While Chrome will grab the headlines given that it dominates the desktop market with 2-billion-plus users, CISA also advises that the Chromium vulnerability “could affect multiple web browsers, including “Google Chrome, Microsoft Edge, and Opera.” If you’re using any Chromium browser, the warning applies to you.

CISA has taken more time adding this known exploit to its KEV catalog than expected. It’s almost a week since Google warned that “exploits for CVE-2024-7971 exist in the wild,” updating the stable desktop channel to 128.0.6613.84/.85 for Windows and Macs. I had expected this to be added sooner.

If you needed another reason to update right now, look no further than the nasty surprise suddenly added to last week’s advisory. Google updated the notice on August 26 “to reflect the in the wild exploitation of CVE-2024-7965 which was reported after this release.” This second exploited vulnerability is listed as an “inappropriate implementation in V8,” meaning the potential for an attack to achieve out of bounds (unexpected) memory access, again with a maliciously crafted webpage.

At the time of writing, CISA has only added the first vulnerability to its catalog—but it’s fairly certain the second will follow soon. It is now mandatory for all federal employees to “apply mitigations per vendor instructions or discontinue use of the product if mitigations are unavailable.” which means update or stop using. And the cutoff date is the usual 21-days from. release, which is September 16.

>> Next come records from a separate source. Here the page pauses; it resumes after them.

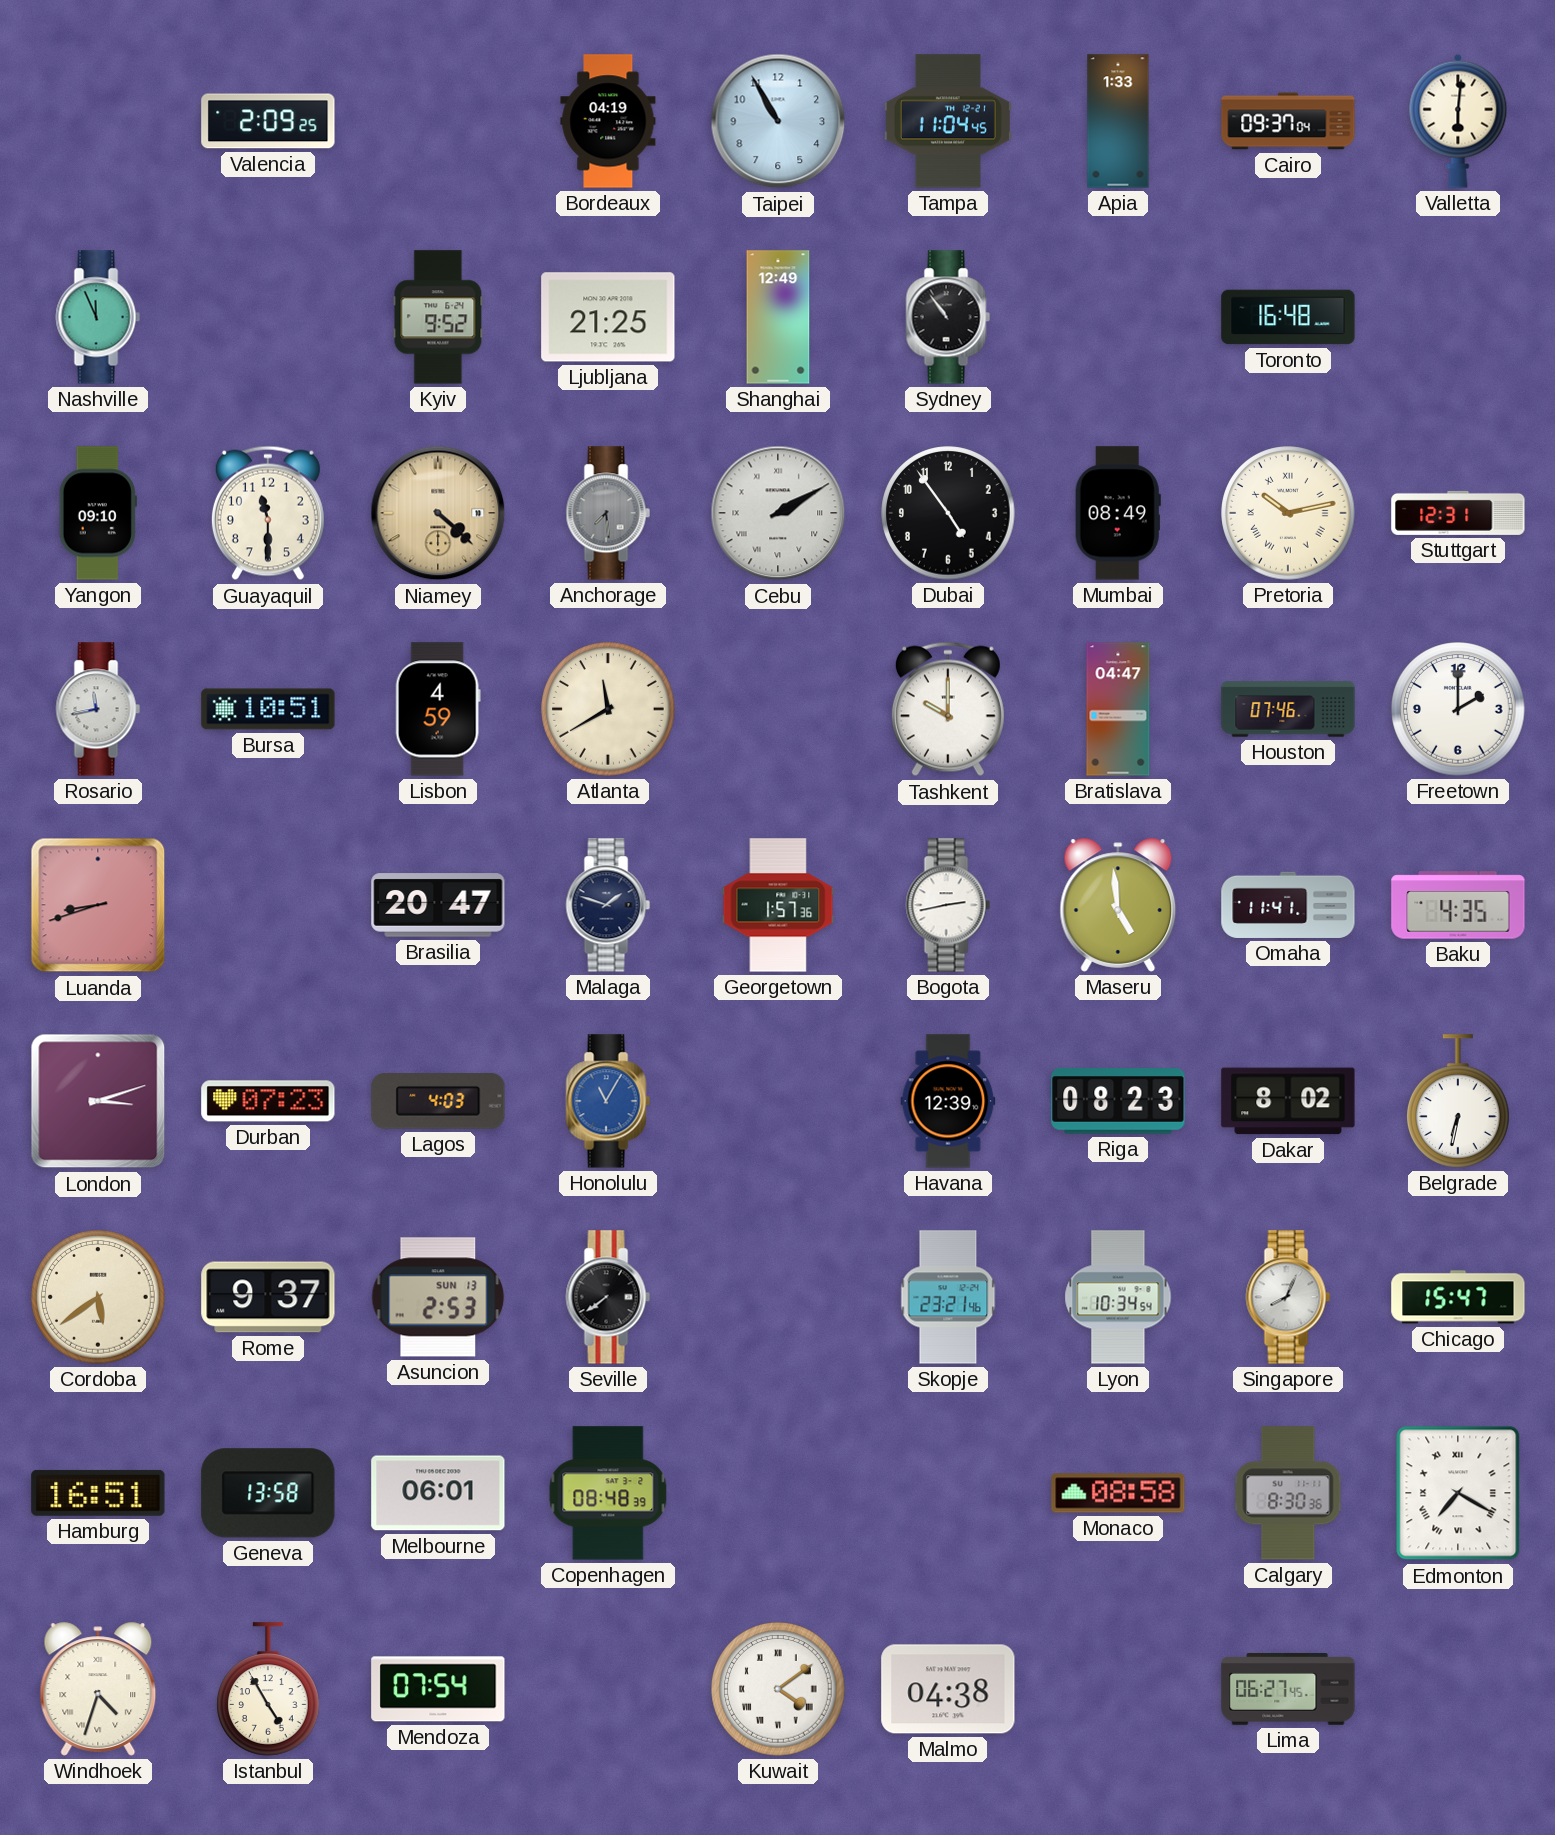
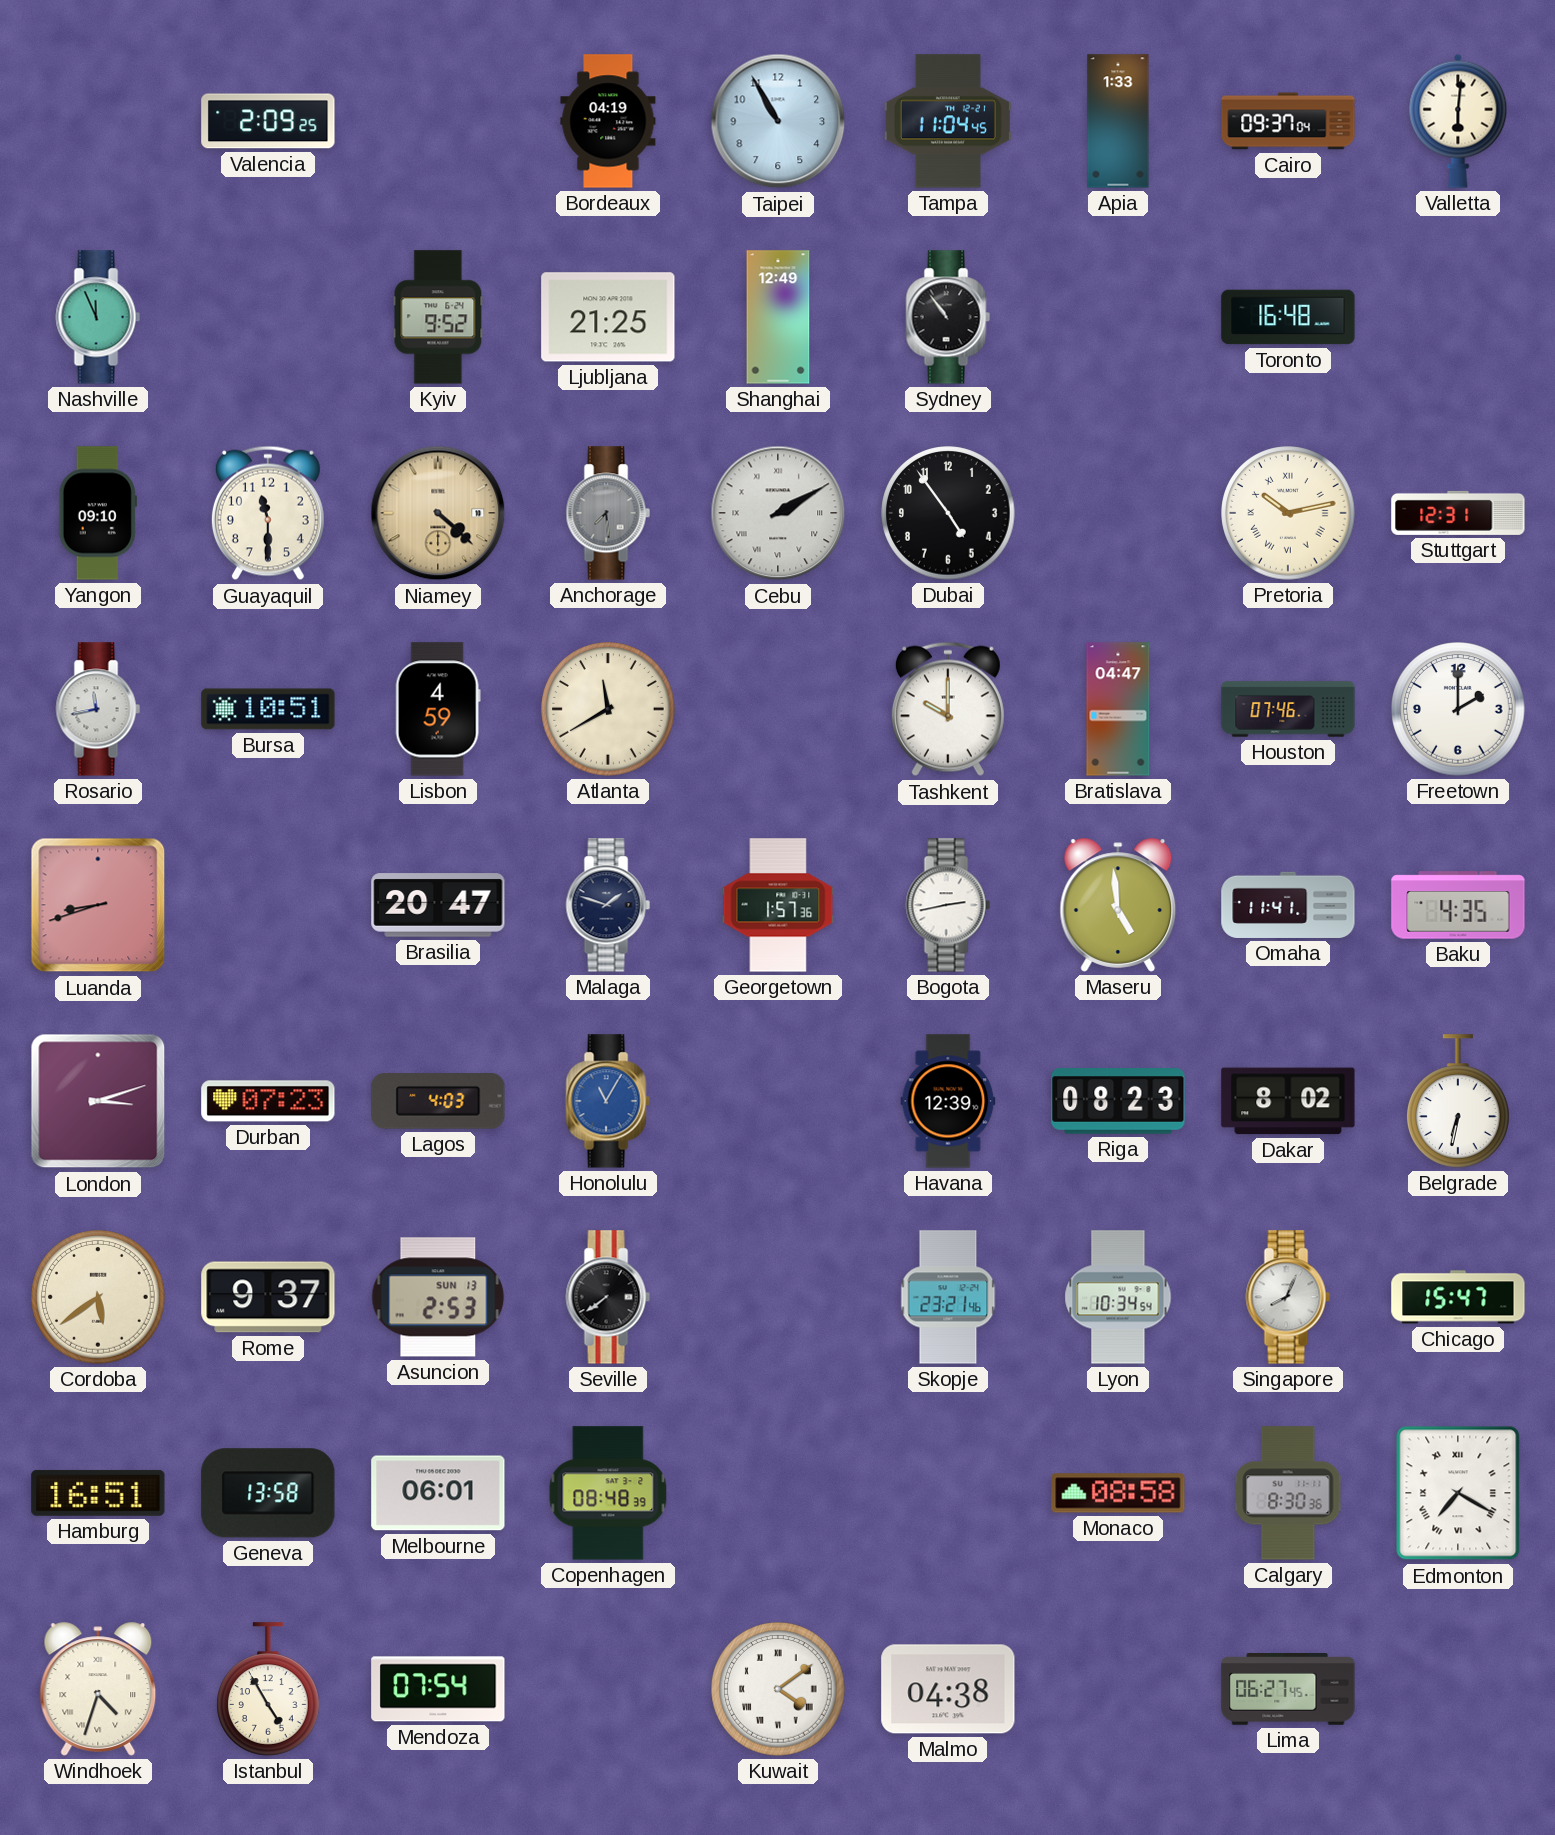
Mumbai: 08:49 -> none
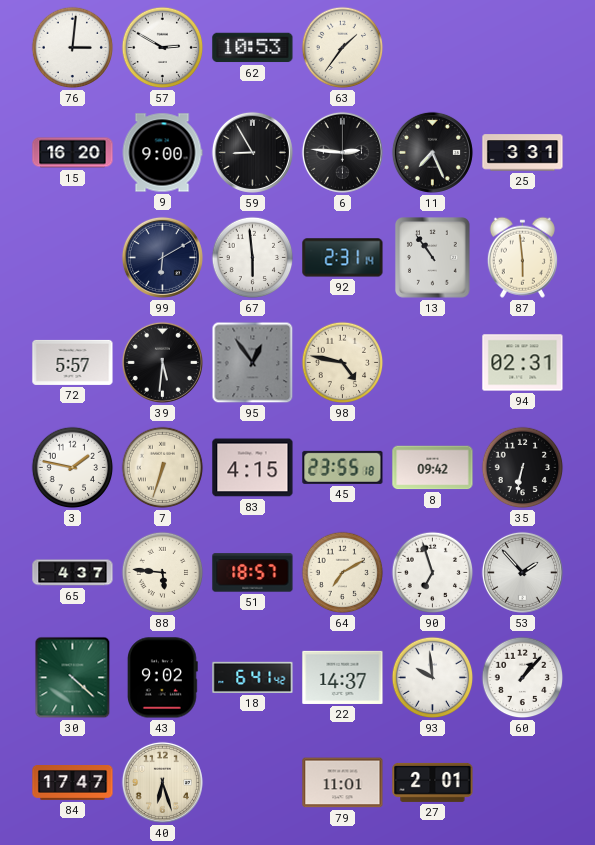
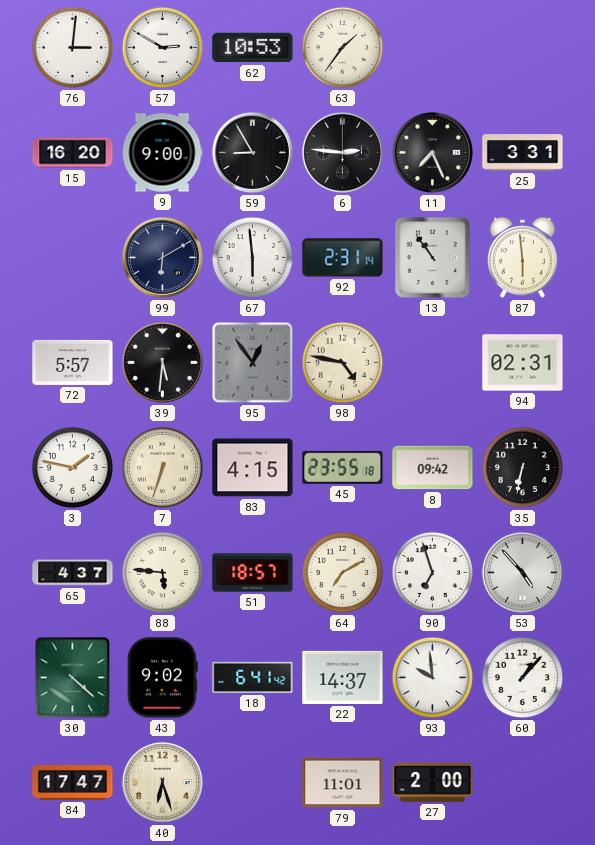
53: 1:53 -> 4:53
27: 2:01 -> 2:00
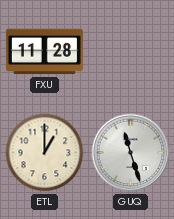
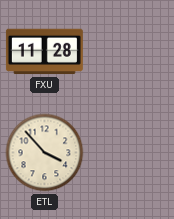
ETL: 1:00 -> 3:53
GUQ: 11:27 -> none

This has been a busy month for such warnings, with multiple Windows zero-days and an Android zero-day all coming within a small number of weeks. And while CISA’s formal mandate only applies to federal government employees, many other organizations do—and all should—follow the same guidance. As CISA itself says, the purpose of the catalog and these deadlines is “to help every organization better manage vulnerabilities and keep pace with threat activity.”

All such Chrome zero-days successfully exploit various types of memory vulnerabilities, but the good news is that Google is working on a broader set of defenses to stop this happening quite so frequently.

Updating your browser to the latest stable release will patch both zero-days and multiple of other bugs, several of which are high-severity, even if they have not yet been exploited in the wild—as far as we know. The update should download automatically but restart your browser once that’s done to ensure it installs.

With two zero-days in this latest update—and the potential for more to come, you should follow CISA’s timeline whether you’re a work or home user. We’re don’t yet know the extent of the ongoing attacks, but such exploits have a habit of getting out more widely, especially in the time between updates being released and applied.